Saved entries
..............................

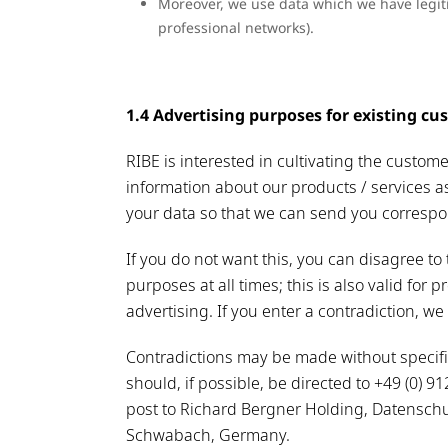
Moreover, we use data which we have legiti
professional networks).
1.4 Advertising purposes for existing cust
RIBE is interested in cultivating the custom
information about our products / services a
your data so that we can send you correspon
If you do not want this, you can disagree to 
purposes at all times; this is also valid for pr
advertising. If you enter a contradiction, we
Contradictions may be made without specific
should, if possible, be directed to +49 (0) 
post to Richard Bergner Holding, Datenschu
Schwabach, Germany.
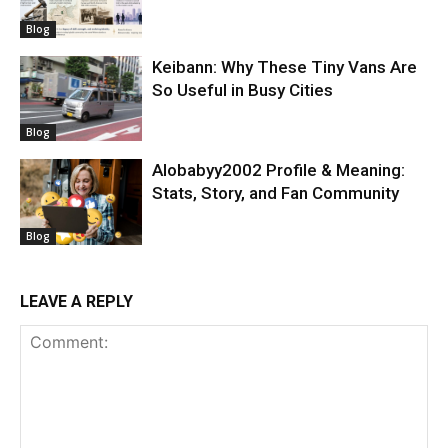
Blog
Keibann: Why These Tiny Vans Are
So Useful in Busy Cities
Blog
Alobabyy2002 Profile & Meaning:
Stats, Story, and Fan Community
Blog
LEAVE A REPLY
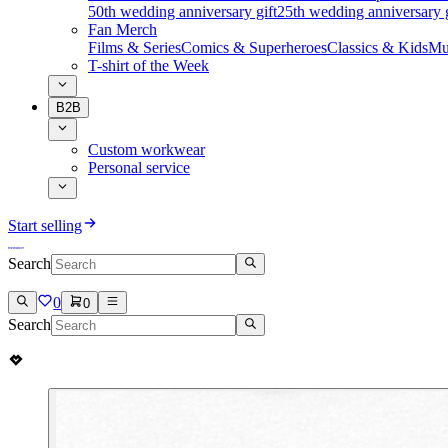
50th wedding anniversary gift
25th wedding anniversary g
Fan Merch
Films & Series
Comics & Superheroes
Classics & Kids
Mu
T-shirt of the Week
B2B
Custom workwear
Personal service
Start selling
Search
0
0
Search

..............................

What you should do – All lines above in which the word "data" occurs should be identified and copied.

Written reply –
Moreover, we use data which we have legiti
your data so that we can send you correspon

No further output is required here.